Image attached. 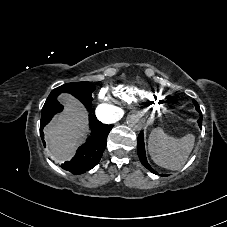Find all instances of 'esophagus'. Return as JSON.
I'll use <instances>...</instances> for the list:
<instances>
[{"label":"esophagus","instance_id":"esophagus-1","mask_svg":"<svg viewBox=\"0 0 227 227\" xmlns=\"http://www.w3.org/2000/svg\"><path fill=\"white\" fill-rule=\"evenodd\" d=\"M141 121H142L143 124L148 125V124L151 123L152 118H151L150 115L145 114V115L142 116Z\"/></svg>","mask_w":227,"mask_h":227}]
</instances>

__________

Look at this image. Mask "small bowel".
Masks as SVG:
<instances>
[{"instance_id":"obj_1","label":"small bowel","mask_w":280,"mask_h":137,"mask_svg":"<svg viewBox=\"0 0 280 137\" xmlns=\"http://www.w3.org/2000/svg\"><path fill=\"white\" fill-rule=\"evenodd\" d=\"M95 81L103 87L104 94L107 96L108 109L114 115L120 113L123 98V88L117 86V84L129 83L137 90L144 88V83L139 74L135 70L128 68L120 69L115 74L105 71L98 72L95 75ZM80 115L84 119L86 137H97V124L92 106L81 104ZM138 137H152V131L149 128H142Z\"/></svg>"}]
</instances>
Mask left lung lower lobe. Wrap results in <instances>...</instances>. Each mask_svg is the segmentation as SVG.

__________

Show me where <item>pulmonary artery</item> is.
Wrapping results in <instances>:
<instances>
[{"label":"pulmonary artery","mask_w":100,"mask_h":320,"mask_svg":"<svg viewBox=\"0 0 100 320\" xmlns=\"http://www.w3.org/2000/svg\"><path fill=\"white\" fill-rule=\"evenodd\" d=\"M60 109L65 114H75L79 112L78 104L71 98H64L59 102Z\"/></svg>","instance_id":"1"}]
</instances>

__________

■ Exercise requirements ■
Could you reproduce, exactly, every line above from the line with "Look at this" to the line with "Mask left lung", and no other line? Both ends count.

■ Your response ■
Look at this image. Mask "small bowel".
Masks as SVG:
<instances>
[{"instance_id":"obj_1","label":"small bowel","mask_w":280,"mask_h":137,"mask_svg":"<svg viewBox=\"0 0 280 137\" xmlns=\"http://www.w3.org/2000/svg\"><path fill=\"white\" fill-rule=\"evenodd\" d=\"M95 81L103 87L104 94L107 96L108 109L114 115L120 113L123 98V88L117 86V84L129 83L137 90L144 88V83L139 74L135 70L128 68L120 69L115 74L105 71L98 72L95 75ZM80 115L84 119L86 137H97V124L92 106L81 104ZM138 137H152V131L149 128H142Z\"/></svg>"}]
</instances>
Mask left lung lower lobe. Wrap results in <instances>...</instances>. Each mask_svg is the segmentation as SVG.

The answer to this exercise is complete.